When submitting a solution in C++, please select either C++14 (GCC 6-32) or C++17 (GCC 7-32) as your compiler. ×

Ant_Man's blog

By Ant_Man, history, 3 years ago, In English

How to solve B, E, F, G, H, I, J?

  • Vote: I like it
  • +54
  • Vote: I do not like it

»
3 years ago, # |
  Vote: I like it +41 Vote: I do not like it

F: The idea comes from Petrozavodsk Summer 2016. Day 7: Ural FU Dandelion Contest. F. Suffix Array for Thue-Morse.

Build the compacted suffix automaton of $$$fib_n$$$ and you can find some nice structures.

  • Every fibonacci word ends with ab and ba alternatively.
  • The states corresponding with $$$fib_n, fib_{n-2}, \dots, fib_{n \bmod 2}$$$ are accepting states.
  • Except with the edge in the main string, there are $$$\min(n-2,0)$$$ extra edges.
  • Every extra edge starts from some position like $$$fib_i-2$$$ and ends at $$$fib_{i+1}-1$$$. The label in the edge is determined by the parity of $$$i$$$.
  • We will never go through two extra edges consecutively.

An example for $$$fib_6$$$

       _________a__________                _________________a_______________
      /                    \              /                                 \
0-a->[1]-b->[[2]]-a->[3]-a->4-b->[[5]]-a->6-b->7-a->[8]-a->9-b->10-a->11-a->12-b->[[13]]
\_____b_____/      \__________b_______________/

The [[x]] means the accepting states, and the [x] means a fibonacci word.

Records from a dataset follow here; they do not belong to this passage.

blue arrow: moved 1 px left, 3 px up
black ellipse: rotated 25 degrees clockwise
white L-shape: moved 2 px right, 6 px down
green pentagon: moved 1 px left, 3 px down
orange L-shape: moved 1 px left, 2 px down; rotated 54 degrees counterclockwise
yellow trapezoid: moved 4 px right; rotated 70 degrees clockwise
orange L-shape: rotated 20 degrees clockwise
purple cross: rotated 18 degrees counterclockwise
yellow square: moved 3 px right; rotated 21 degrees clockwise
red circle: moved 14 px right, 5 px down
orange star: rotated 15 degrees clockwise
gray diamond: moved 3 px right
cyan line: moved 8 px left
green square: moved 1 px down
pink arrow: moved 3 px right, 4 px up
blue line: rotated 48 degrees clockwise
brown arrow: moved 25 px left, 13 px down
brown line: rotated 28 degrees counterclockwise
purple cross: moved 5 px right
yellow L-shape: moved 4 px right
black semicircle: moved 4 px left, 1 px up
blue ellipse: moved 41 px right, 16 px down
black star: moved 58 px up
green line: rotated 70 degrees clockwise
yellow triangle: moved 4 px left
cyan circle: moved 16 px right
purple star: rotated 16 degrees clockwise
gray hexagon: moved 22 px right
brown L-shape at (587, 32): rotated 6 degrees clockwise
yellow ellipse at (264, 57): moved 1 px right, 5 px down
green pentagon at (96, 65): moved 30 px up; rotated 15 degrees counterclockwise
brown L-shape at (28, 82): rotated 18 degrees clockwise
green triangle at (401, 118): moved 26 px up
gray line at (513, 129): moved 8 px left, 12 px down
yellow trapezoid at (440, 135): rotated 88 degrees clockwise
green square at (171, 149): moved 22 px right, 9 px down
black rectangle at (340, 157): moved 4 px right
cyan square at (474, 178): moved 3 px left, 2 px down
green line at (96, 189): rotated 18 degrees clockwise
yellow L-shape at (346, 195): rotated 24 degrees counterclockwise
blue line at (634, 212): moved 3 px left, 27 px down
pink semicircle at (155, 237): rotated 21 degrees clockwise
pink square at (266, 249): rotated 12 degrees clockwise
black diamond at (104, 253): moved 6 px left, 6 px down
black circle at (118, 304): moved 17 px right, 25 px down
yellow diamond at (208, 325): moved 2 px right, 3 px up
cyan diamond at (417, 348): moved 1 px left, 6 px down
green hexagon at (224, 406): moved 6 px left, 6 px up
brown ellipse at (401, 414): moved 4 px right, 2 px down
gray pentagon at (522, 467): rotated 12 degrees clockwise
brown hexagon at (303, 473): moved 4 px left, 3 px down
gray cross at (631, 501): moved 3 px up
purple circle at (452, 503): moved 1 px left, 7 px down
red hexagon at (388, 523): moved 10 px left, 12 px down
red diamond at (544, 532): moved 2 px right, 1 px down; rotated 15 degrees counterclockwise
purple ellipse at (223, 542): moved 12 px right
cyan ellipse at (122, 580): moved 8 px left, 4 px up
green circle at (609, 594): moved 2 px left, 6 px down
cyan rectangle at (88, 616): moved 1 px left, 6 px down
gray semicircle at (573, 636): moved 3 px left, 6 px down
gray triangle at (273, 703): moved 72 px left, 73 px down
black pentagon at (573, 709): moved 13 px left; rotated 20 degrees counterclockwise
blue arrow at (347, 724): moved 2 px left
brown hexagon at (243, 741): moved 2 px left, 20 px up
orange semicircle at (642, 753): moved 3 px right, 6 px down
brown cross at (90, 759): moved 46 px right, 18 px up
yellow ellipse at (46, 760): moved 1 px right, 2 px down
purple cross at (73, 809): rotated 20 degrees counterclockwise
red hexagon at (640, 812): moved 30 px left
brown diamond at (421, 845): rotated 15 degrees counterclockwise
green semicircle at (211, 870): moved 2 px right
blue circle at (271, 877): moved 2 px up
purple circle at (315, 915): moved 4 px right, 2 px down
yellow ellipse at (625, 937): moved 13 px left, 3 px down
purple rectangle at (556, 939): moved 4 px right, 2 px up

It can be seen that we can only use $$$O(n)$$$ states to represent $$$fib_n$$$. And the suffix array can be obtained by walking the compacted suffix automaton. Since the maximum index is $$$10^{18}$$$, we can only keep the last $$$O(\log 10^{18})$$$ nodes.

  • »
    »
    3 years ago, # ^ |
      Vote: I like it 0 Vote: I do not like it

    Is the second extra b edge going from 3 to 7?

  • »
    »
    3 years ago, # ^ |
      Vote: I like it +10 Vote: I do not like it

    Is there a general method for solving this problem on various morphic words? For instance, what about tribonacci: $$$a \to ab, b \to ac, c \to a$$$?

»
3 years ago, # |
  Vote: I like it +21 Vote: I do not like it

E: It can be seen that $$$dp_x$$$ equals to some $$$a_i+b_{i+1}+\dots+b_{x}$$$. Let the prefix sum of $$$b$$$ be $$$s$$$,

$$$ dp_x=\max_{i=0}^{x}(a_i + s_x - s_i)=s_x+\max_{i=0}^{x}(a_i - s_i) $$$

Use segment tree to maintain the value of $$$a_i-s_i$$$.

»
3 years ago, # |
  Vote: I like it -48 Vote: I do not like it

Meh, nine <=medium problems that can be done in <=2.5h and one boring killer.

  • »
    »
    3 years ago, # ^ |
    Rev. 2   Vote: I like it +101 Vote: I do not like it

    I agree but to be fair top-5 teams seems too strong now. Problems are either <=medium or almost unsolvable. It sounds stupid but... if it can be solved, USA1 will do it in 20 minutes :)

    I'm thinking about preparing contest for Ptz and OpenCup and I'm very scared that you guys (and USA1 and Past Glory and japan02) will solve everything (maybe but 1 problem) in 3 hours and I don't really know what to do about it. I mean, if I can solve it, you'll solve it faster and better.

  • »
    »
    3 years ago, # ^ |
      Vote: I like it +5 Vote: I do not like it

    A tiny idea: try to stay away from Opencup for more than 3 years and you might probably find difficulty increasing.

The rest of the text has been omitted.